(Transcribed page contents)
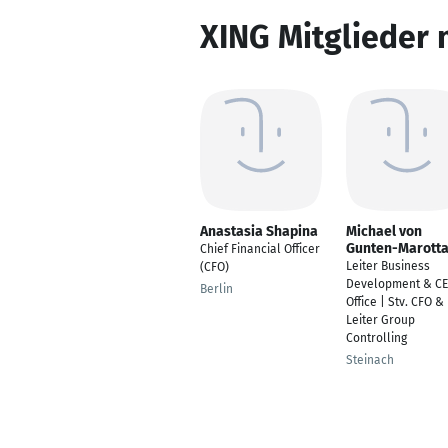
XING Mitglieder 
Anastasia Shapina
Michael von
Gunten-Marott
Chief Financial Officer
Leiter Business
(CFO)
Development & C
Berlin
Office | Stv. CFO &
Leiter Group
Controlling
Steinach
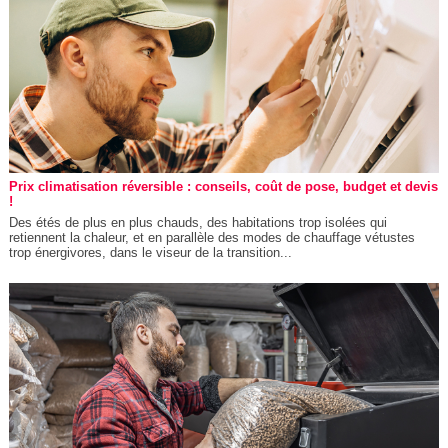
Prix climatisation réversible : conseils, coût de pose, budget et devis
!
Des étés de plus en plus chauds, des habitations trop isolées qui
retiennent la chaleur, et en parallèle des modes de chauffage vétustes
trop énergivores, dans le viseur de la transition...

WORK TASK → Transcribe each line above verbatim, with the pictures left out.

YOUR SOLUTION →
XING Mitglieder 
Anastasia Shapina
Michael von
Gunten-Marott
Chief Financial Officer
Leiter Business
(CFO)
Development & C
Berlin
Office | Stv. CFO &
Leiter Group
Controlling
Steinach
Prix climatisation réversible : conseils, coût de pose, budget et devis
!
Des étés de plus en plus chauds, des habitations trop isolées qui
retiennent la chaleur, et en parallèle des modes de chauffage vétustes
trop énergivores, dans le viseur de la transition...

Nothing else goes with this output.